Frequently asked questions
So what is enough? Well if it’s an assignment then look to the brief or your tutor for clarification. Typically they may use words like ‘review the main or key sources’ or ‘review the significant literature and developments.’ They are clearly asking you to be selective in what you include. Alternatively if words like ‘comprehensive’ appear you have your answer. For a dissertation you need to be pretty comprehensive is my personal view, but remember you are not describing each paper but finding the themes and citing the relevant literature to that theme.
Can I cite material cited in other papers? The simple answer is no. Only cite and discuss what you have read yourself. How do you know that another person has read and interpreted it correctly? So if I can’t get a key source?
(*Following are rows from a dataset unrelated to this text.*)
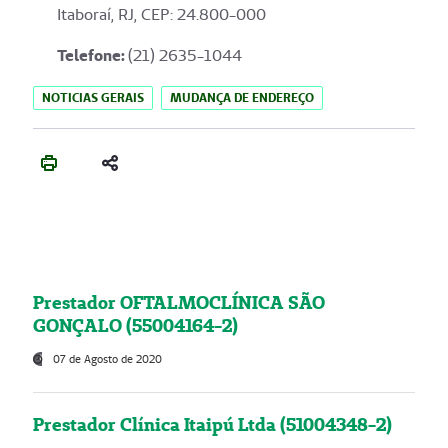
Itaboraí, RJ, CEP: 24.800-000
Telefone:
(21) 2635-1044
NOTICIAS GERAIS
MUDANÇA DE ENDEREÇO
Prestador OFTALMOCLÍNICA SÃO
GONÇALO (55004164-2)
07 de Agosto de 2020
Prestador Clínica Itaipú Ltda (51004348-2)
You should try to get it or leave it out; it’s that simple.
Can I cite web sites and textbooks? It depends a bit on the subject and level but basically not often. There may be a defining manual or textbook for a subject especially in an area of practice and off course this may feature heavily in your review, but where ever possible go back to the primary sources.
Should I cite old papers? Yes just because its old does not mean it is not key to a debate or seminal in the development of a subject area. It is often harder to get older material however, many of the big publishing houses have back catalogues that stop in the mid-1990’s this does not mean it not worth pursuing. Material that is not accessible electronically is not by default rubbish. If a debate has lots of recent discussion then your focus will be there, but that is not always the case.
If a whole paragraph is based on one source where does the reference go? Again there is no perfect answer but generally not at the end. Start by saying something like: “The work of Smith (1988) is key here. They studied the question closely by conducting the following experiments . . . . The key conclusion in Smith (1988) is that . . . . . The work of Smith (1988) was developed by Thompson et al. (2005) who modelled the system using . . . .” Basically make sure the reader knows that it is Smith’s work that you are talking about by reminding them regularly. If you only have a few sources, either because that’s all that was written or because you have not found more, then the same names will be used a lot and it is what it is.
When I have multiple citations against a sentence what order should they go in? Date order and if they were published in the same year alphabetically, so: “The idea that the literature view was key to the development of academia has been widely discussed (e.g., Bogs, 1967; Simons, 1988, 1989; Briggs et al., 2002; Smyth, 2002).”